■ DATA UNDER STUDY ■
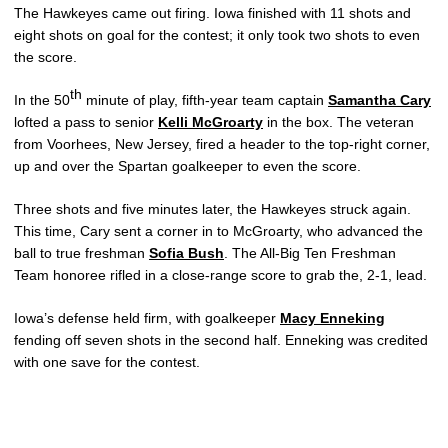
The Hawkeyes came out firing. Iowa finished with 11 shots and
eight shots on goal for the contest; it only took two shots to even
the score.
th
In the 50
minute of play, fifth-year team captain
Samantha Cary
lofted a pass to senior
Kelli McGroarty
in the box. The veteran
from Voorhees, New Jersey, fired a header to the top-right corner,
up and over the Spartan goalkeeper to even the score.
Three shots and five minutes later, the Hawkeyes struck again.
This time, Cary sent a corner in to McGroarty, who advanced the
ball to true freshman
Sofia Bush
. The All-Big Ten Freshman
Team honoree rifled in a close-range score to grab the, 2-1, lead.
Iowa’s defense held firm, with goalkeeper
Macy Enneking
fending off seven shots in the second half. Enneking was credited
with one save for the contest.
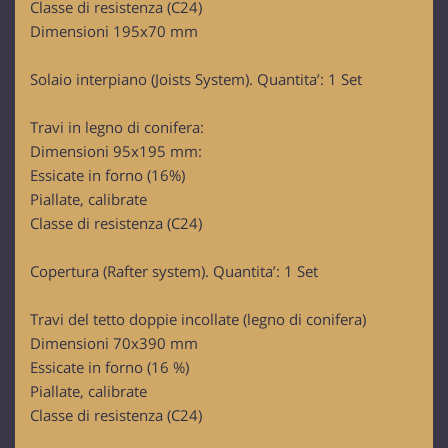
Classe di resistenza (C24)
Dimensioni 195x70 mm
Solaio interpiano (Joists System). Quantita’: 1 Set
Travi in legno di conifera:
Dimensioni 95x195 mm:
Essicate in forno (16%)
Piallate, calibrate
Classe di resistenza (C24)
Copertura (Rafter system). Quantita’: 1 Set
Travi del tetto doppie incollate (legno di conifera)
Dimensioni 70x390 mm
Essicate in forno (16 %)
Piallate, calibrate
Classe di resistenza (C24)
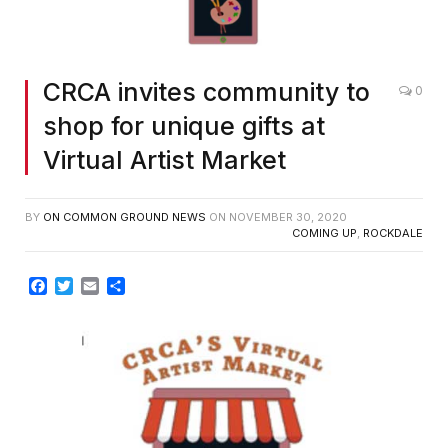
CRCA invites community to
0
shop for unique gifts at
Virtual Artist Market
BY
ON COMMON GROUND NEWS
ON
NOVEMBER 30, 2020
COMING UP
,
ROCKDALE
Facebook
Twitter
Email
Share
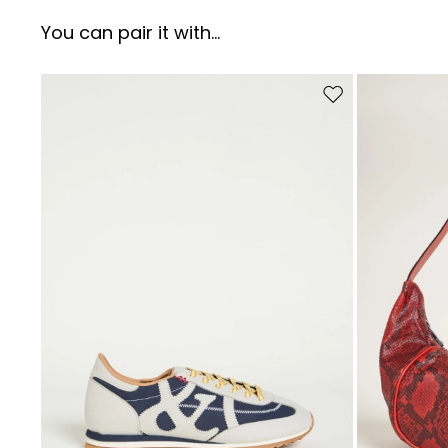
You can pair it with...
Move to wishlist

==

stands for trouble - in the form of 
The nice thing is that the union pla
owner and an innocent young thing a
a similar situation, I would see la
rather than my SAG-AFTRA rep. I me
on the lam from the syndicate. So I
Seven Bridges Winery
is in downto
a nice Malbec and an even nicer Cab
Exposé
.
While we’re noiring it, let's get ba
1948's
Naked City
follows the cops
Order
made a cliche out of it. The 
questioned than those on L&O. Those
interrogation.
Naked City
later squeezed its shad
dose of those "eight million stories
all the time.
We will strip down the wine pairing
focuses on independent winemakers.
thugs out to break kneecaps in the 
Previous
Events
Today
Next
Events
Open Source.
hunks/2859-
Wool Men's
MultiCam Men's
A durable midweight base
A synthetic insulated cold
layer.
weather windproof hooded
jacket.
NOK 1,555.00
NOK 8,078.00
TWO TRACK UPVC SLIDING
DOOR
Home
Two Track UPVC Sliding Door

* * *

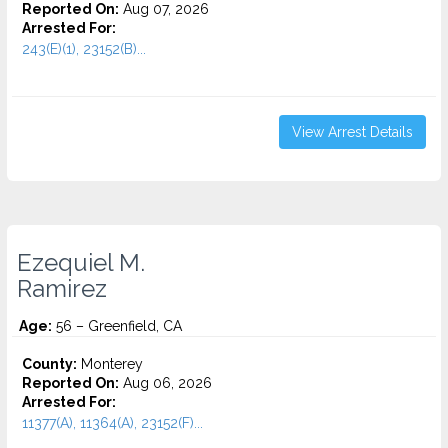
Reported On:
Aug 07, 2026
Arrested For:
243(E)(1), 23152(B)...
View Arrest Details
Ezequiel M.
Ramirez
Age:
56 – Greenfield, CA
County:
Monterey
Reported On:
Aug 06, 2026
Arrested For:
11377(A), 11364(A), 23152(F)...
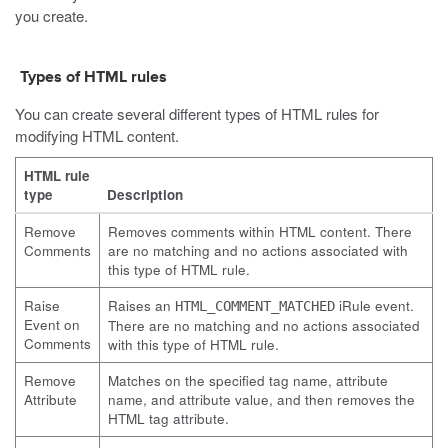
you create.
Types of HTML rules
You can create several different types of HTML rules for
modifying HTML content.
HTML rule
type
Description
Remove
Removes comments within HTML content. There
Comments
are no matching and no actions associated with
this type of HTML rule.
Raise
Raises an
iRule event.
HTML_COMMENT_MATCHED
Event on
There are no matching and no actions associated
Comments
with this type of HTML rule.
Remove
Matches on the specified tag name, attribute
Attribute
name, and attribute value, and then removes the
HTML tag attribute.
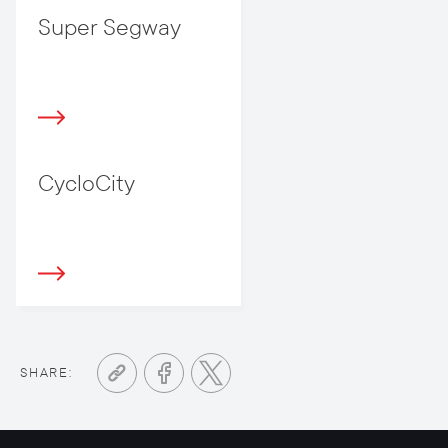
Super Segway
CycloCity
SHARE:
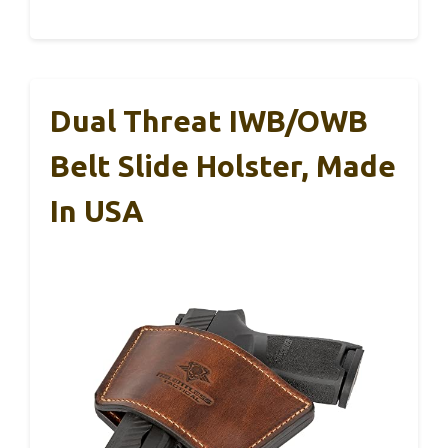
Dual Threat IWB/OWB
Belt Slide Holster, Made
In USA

■ WHAT YOU ARE ASKED TO DO ■
Output exactly those lines of the data above that run from the line with "CRCA invites community to" up to and including the line with "Move to wishlist". No pictures go in.

■ RESULT FOR THIS EXERCISE ■
CRCA invites community to
0
shop for unique gifts at
Virtual Artist Market
BY
ON COMMON GROUND NEWS
ON
NOVEMBER 30, 2020
COMING UP
,
ROCKDALE
Facebook
Twitter
Email
Share
You can pair it with...
Move to wishlist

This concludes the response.